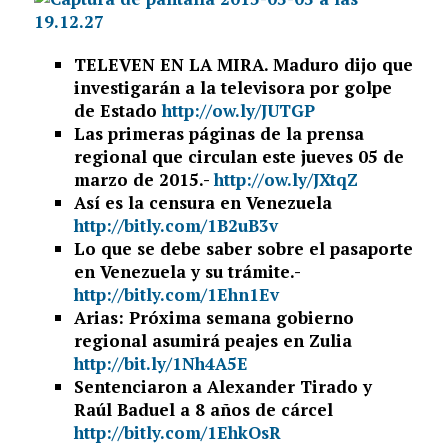
TELEVEN EN LA MIRA. Maduro dijo que
investigarán a la televisora por golpe
de Estado
http://ow.ly/JUTGP
Las primeras páginas de la prensa
regional que circulan este jueves 05 de
marzo de 2015.-
http://ow.ly/JXtqZ
Así es la censura en Venezuela
http://bitly.com/1B2uB3v
Lo que se debe saber sobre el pasaporte
en Venezuela y su trámite.-
http://bitly.com/1Ehn1Ev
Arias: Próxima semana gobierno
regional asumirá peajes en Zulia
http://bit.ly/1Nh4A5E
Sentenciaron a Alexander Tirado y
Raúl Baduel a 8 años de cárcel
http://bitly.com/1EhkOsR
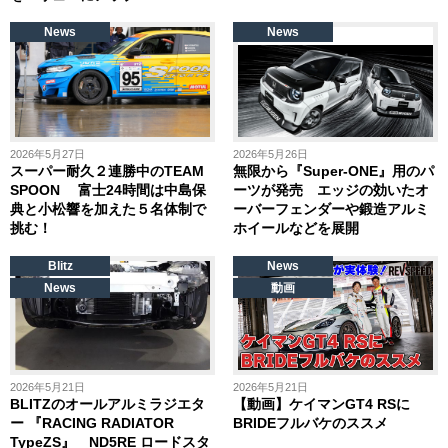
News
News
2026年5月27日
2026年5月26日
スーパー耐久２連勝中のTEAM
無限から『Super-ONE』用のパ
SPOON 富士24時間は中島保
ーツが発売 エッジの効いたオ
典と小松響を加えた５名体制で
ーバーフェンダーや鍛造アルミ
挑む！
ホイールなどを展開
Blitz
News
News
動画
2026年5月21日
2026年5月21日
BLITZのオールアルミラジエタ
【動画】ケイマンGT4 RSに
ー 『RACING RADIATOR
BRIDEフルバケのススメ
TypeZS』 ND5RE ロードスタ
==================================================
* [Your task] What is needed is an exact copy of the lines from the one containing "SPOON 富士24時間は中島保" through the final line of the data, both included, and nothing more.

* [Answer to this exercise]
SPOON 富士24時間は中島保
ーツが発売 エッジの効いたオ
典と小松響を加えた５名体制で
ーバーフェンダーや鍛造アルミ
挑む！
ホイールなどを展開
Blitz
News
News
動画
2026年5月21日
2026年5月21日
BLITZのオールアルミラジエタ
【動画】ケイマンGT4 RSに
ー 『RACING RADIATOR
BRIDEフルバケのススメ
TypeZS』 ND5RE ロードスタ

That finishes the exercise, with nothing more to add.